# Curly maple wall hung shelf unit



## Don Kondra (Jul 26, 2009)

Greetings,

This is a limited production piece I sell through galleries. 

The shelves are curly maple from British Columbia, the support piece is Saskatchewan birch finished with black gesso. The unit hangs off two screws installed in the wall.

Each shelf is slightly wider than the next and they taper in width and length. 

I shot it in situ with two Alien Bees strobes in softboxes.

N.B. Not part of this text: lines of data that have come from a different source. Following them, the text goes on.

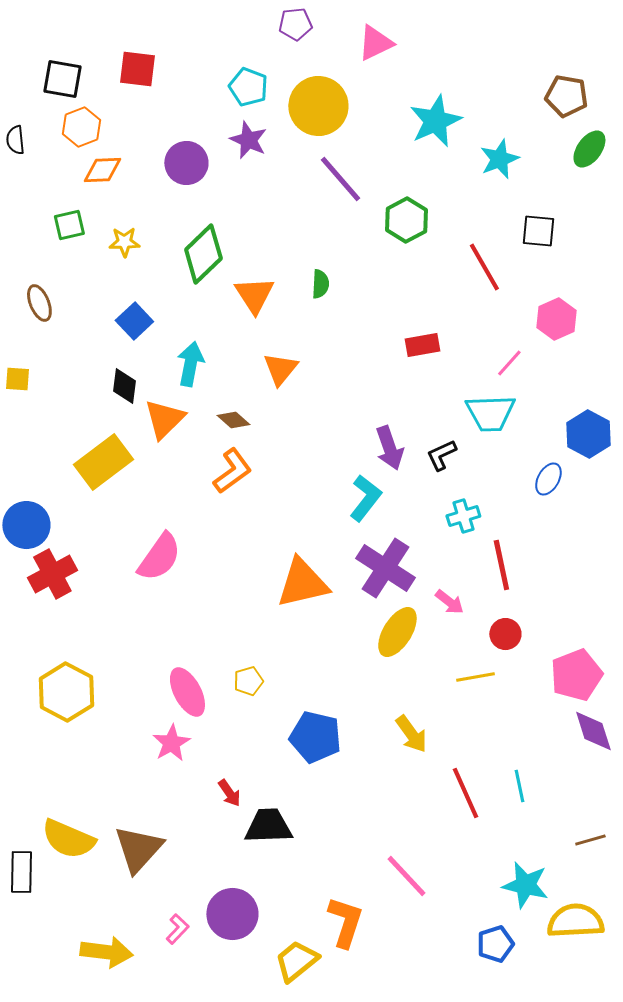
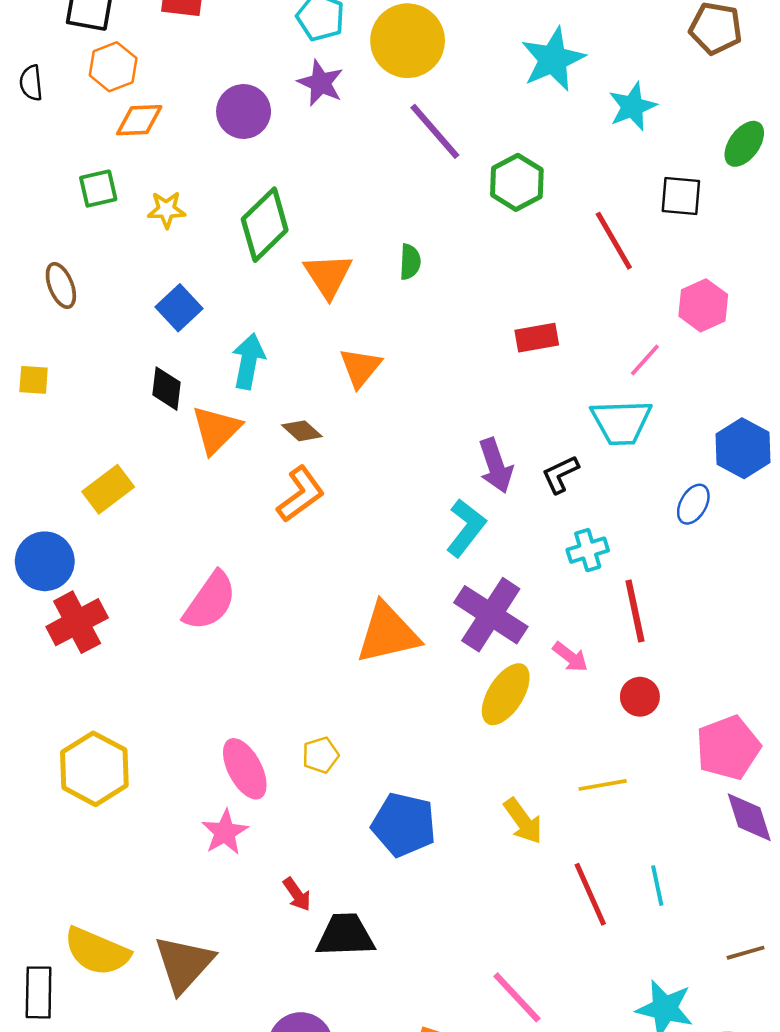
green ellipse: (589, 149) -> (744, 144), moved
yellow rectangle: (103, 462) -> (108, 489), moved, size x0.7
yellow line: (475, 677) -> (603, 785), moved

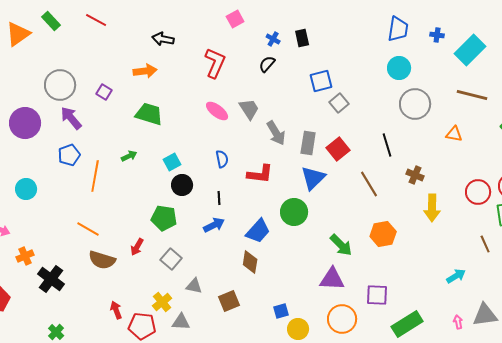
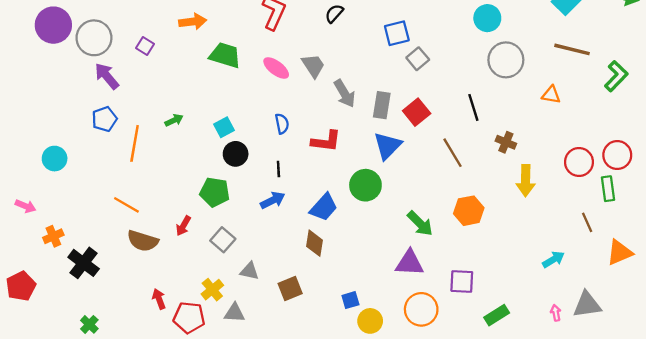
green trapezoid: (149, 114) -> (225, 55), moved
purple circle: (25, 123) -> (53, 25), moved
green rectangle: (407, 324) -> (497, 315), size x0.7

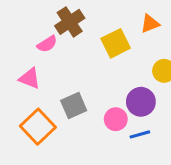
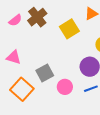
pink semicircle: (47, 44) -> (15, 20), moved
pink circle: (116, 119) -> (65, 87), moved

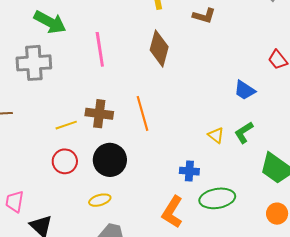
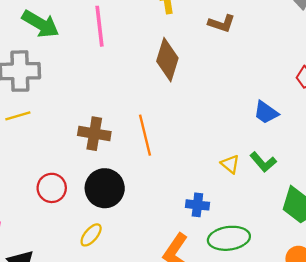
pink line: (100, 49) -> (99, 26), moved
yellow line: (66, 125) -> (18, 116), moved
green L-shape: (244, 132) -> (263, 162), turned -100
yellow ellipse: (100, 200) -> (91, 235), turned -35

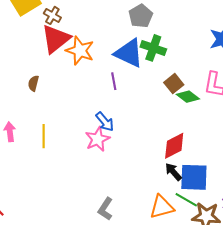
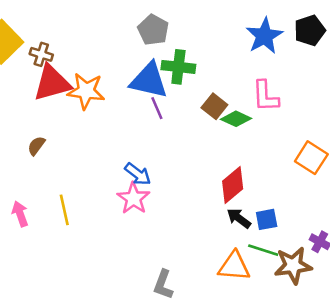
red triangle: (56, 39) -> (52, 83), turned 36
purple line: (114, 81) -> (157, 108), moved
brown semicircle: (33, 83) -> (36, 146), turned 35
blue square: (194, 177) -> (267, 219), size x0.6
orange triangle: (162, 207) -> (234, 266), turned 32

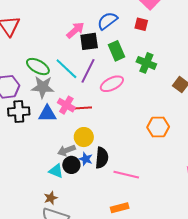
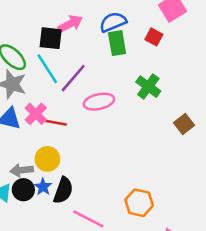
black square: (89, 41) -> (51, 38), moved
green rectangle: (117, 51) -> (117, 43), moved
orange hexagon: (158, 127) -> (139, 203), moved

I actually tried shooting it against the latex roller painted drywall and I can tell you, that don't work 

Ended up cutting off a piece of focus gray paper backdrop and pinning it to the wall...







Cheers, Don


----------



## rabhobbes (Jul 28, 2009)

Very nice!  The shot and the piece.

I'm looking into doing some work for a furniture craftsman right now, so this was timely.


----------



## Don Kondra (Jul 28, 2009)

One thing I learned from this, when shooting right against the wall you're bound to get some light reflection off the shiny shelves into the corners and I thought I had the paper tight.

But, there was a slight halo around the shelves and the wrinkle was visible, at least to me.

I'd not used layers before, it was suggested to me to select the shelf parts then create another layer and set the blur to 50 % opacity and then merge the layers.

Much quicker and more effective than cloning, air brushing, etc... 

Cheers, Don


----------



## Christie Photo (Jul 31, 2009)

What's up with the bowing?  Is that really the way it is?

-Pete


----------



## Don Kondra (Jul 31, 2009)

Hi Pete,

Yes, it is slightly bowed, the angle and lighting make it appear much worse than it is .... 

The shelves are cut from the most highly figured maple I've seen in a while and the blank was barely thick enough to resaw into three piece.  I decided I could live with a slight bow to maintain the thickness.

And since the client was myself, I choose to think it gives it some character 

Cheers, Don


----------